Documentation
¶
Overview ¶
Package data provides primitives for representing and organizing the given data sets. In addition to the traditional sharded data set, it supports a partitioned data set where the data is split into multiple data partitions across nodes in the cluster.
Index ¶
Constants ¶
This section is empty.
Variables ¶
This section is empty.
Functions ¶
This section is empty.
Types ¶
type Dataset ¶
type Dataset interface { // Getitem retrieves a data sample with the given arguments. This must provide // an index identifying the scheduled data sample and its size. Getitem(rank, size int) (int, int) // Rand retrieves an arbitrary data sample from the data set. Rand(rank int) (int, int) // OnEpochEnd is called at the end of an epoch during training. OnEpochEnd(epoch int64) // OnTrainEnd terminates the training environment. OnTrainEnd() }
Dataset represents the given data set. All implementations must embed DatasetBase for forward compatibility.
type DatasetBase ¶
type DatasetBase struct { }
DatasetBase must be embedded to have forward compatible implementations.
func (DatasetBase) Getitem ¶
func (DatasetBase) Getitem(rank, size int) (_, _ int)
func (DatasetBase) OnEpochEnd ¶
func (DatasetBase) OnEpochEnd(epoch int64)
func (DatasetBase) OnTrainEnd ¶
func (DatasetBase) OnTrainEnd()
func (DatasetBase) Rand ¶
func (DatasetBase) Rand(rank int) (_, _ int)
type PartitionedDataset ¶
type PartitionedDataset struct { DatasetBase // contains filtered or unexported fields }
PartitionedDataset represents a partitioned data set where each of the nodes in the cluster holds only a portion of the given data set.

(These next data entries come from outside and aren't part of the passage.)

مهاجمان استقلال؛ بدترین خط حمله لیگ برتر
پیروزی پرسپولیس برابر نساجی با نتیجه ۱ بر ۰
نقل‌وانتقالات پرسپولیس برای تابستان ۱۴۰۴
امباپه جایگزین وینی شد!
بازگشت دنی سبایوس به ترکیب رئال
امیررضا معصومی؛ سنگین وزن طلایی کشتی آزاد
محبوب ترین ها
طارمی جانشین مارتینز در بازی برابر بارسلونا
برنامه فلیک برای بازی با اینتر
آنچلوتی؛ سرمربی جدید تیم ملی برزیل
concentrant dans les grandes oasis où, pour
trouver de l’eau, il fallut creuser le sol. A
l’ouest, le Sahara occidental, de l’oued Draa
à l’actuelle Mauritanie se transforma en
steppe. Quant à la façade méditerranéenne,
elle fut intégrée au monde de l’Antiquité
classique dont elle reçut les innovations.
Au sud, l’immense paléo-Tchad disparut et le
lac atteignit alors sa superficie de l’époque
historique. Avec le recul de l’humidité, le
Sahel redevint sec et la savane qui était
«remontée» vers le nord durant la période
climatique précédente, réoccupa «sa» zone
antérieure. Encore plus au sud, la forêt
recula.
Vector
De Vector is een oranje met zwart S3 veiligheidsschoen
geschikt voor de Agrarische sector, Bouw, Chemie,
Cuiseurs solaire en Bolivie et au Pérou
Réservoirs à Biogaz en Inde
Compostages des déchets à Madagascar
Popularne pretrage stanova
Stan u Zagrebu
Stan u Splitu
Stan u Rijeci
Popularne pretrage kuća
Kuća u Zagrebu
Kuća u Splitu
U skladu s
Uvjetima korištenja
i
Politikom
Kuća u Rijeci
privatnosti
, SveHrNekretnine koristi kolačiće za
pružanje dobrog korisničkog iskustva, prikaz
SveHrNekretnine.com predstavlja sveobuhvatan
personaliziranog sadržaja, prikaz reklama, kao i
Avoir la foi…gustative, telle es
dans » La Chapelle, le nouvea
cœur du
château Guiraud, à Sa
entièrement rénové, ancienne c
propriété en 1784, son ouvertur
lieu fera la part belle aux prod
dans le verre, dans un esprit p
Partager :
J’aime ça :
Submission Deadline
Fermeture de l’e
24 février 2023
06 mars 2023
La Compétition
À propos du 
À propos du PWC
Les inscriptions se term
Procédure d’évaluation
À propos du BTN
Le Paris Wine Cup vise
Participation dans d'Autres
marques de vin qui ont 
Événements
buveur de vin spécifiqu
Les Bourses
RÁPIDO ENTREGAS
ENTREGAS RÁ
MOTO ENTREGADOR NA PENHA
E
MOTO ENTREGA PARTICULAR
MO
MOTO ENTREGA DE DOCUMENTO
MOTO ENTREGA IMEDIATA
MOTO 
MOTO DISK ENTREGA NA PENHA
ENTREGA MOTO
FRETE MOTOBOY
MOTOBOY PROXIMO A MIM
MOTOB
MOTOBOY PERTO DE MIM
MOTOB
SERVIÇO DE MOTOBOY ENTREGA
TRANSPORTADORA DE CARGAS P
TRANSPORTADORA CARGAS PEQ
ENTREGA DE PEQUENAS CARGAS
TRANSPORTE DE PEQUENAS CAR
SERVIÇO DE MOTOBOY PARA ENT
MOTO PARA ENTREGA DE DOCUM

func NewPartitionedDataset ¶
func NewPartitionedDataset(sizes, groups []int) *PartitionedDataset
NewPartitionedDataset creates a new partitioned data set with the given arguments.

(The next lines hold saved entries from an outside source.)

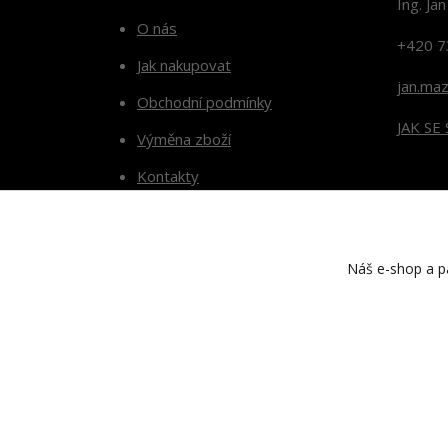
Ing. Ja
O nás
+420 7
Jak nakupovat
jan.ma
Obchodní podmínky
JAK SE
Výměna zboží
Kontakty
Blog
Náš e-shop a pa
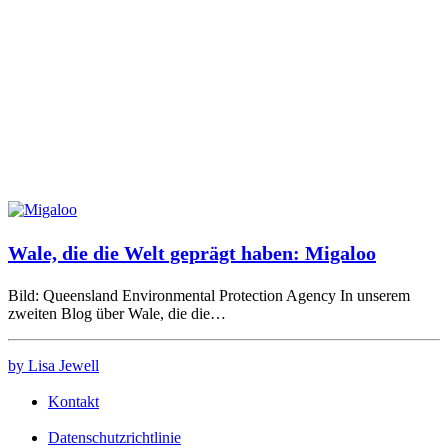
Wale, die die Welt geprägt haben: Migaloo
Bild: Queensland Environmental Protection Agency In unserem
zweiten Blog über Wale, die die…
by Lisa Jewell
Kontakt
Datenschutzrichtlinie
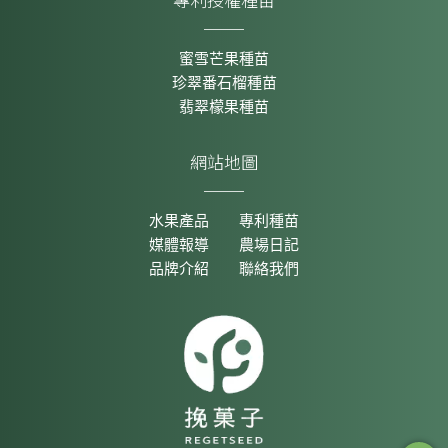
蜜雪芒果種苗
珍翠番石榴種苗
翡翠檬果種苗
網站地圖
水果產品
專利種苗
媒體報導
農場日記
品牌介紹
聯絡我們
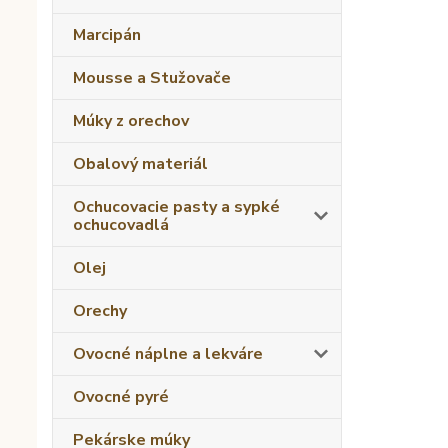
Marcipán
Mousse a Stužovače
Múky z orechov
Obalový materiál
Ochucovacie pasty a sypké
ochucovadlá
Olej
Orechy
Ovocné náplne a lekváre
Ovocné pyré
Pekárske múky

func (*PartitionedDataset) Getitem ¶
func (d *PartitionedDataset) Getitem(rank, size int) (_, _ int)
Getitem looks for the data sample with the size nearest to the given size in the partition with the given rank.
func (*PartitionedDataset) OnEpochEnd ¶
func (d *PartitionedDataset) OnEpochEnd(epoch int64)
OnEpochEnd restores the data partitions.
func (*PartitionedDataset) OnTrainEnd ¶
func (d *PartitionedDataset) OnTrainEnd()
OnTrainEnd terminates the training environment.
func (*PartitionedDataset) Rand ¶
func (d *PartitionedDataset) Rand(rank int) (_, _ int)
Rand selects a random data sample from the data set.
type Sample ¶
Sample represents a single data sample in the dataset.
type ShardedDataset ¶
type ShardedDataset struct { DatasetBase // contains filtered or unexported fields }
ShardedDataset represents a sharded data set where every node in the cluster has a replica of the given data set; hence it ignores rank when looking for the data sample.
func NewShardedDataset ¶
func NewShardedDataset(sizes []int) *ShardedDataset
NewShardedDataset creates a new sharded data set with the given argument.
func (*ShardedDataset) Getitem ¶
func (d *ShardedDataset) Getitem(rank, size int) (_, _ int)
Getitem looks for the data sample with the size nearest to the given size.
func (*ShardedDataset) OnEpochEnd ¶
func (d *ShardedDataset) OnEpochEnd(epoch int64)
OnEpochEnd restores the data samples.
func (*ShardedDataset) OnTrainEnd ¶
func (d *ShardedDataset) OnTrainEnd()
OnTrainEnd terminates the training environment.
func (*ShardedDataset) Rand ¶
func (d *ShardedDataset) Rand(rank int) (_, _ int)
Rand selects a random data sample from the data set.